The best I can do for a usage citation is a couple of dictionary entries for “daily”, which give “open daily” as an example, suggesting that this is the most natural and intuitive phrase, as far as dictionary writers are concerned.
Then there’s the fact that the phrase “opens daily” gets Google 253,000 hits whereas “open daily” gets 10,800,000. The images for “opens daily”, in comparison to the images for “open daily”, are telling, too.
(New can of worms: I see that there are signs for “open everyday”, which should be “every day” because “everyday” is an adjective…)

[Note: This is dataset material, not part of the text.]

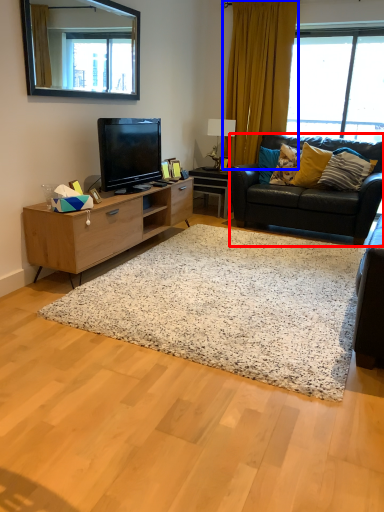 Question: Which object is closer to the camera taking this photo, studio couch (highlighted by a red box) or curtain (highlighted by a blue box)?

Choices:
 (A) studio couch
 (B) curtain

Answer: (A)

Leaving aside calls to authority and statistics, the syntactic difference is interesting. “Open daily” uses “open” as an adjective, and “opens daily” uses “open” as a verb. We want to know when the business is open. We do not care when the door of the business is opened by some employee with a key. The emphasis is misplaced.
There is a further confusion lurking under the surface, which is that when we do use “open” as a verb for a business, we sometimes mean it in the sense of “to launch” or “to open for the first time”. So the phrase “opens daily” makes it sound like maybe the business is having a grand opening every day, which is ridiculous. Grand openings are not everyday occurrences.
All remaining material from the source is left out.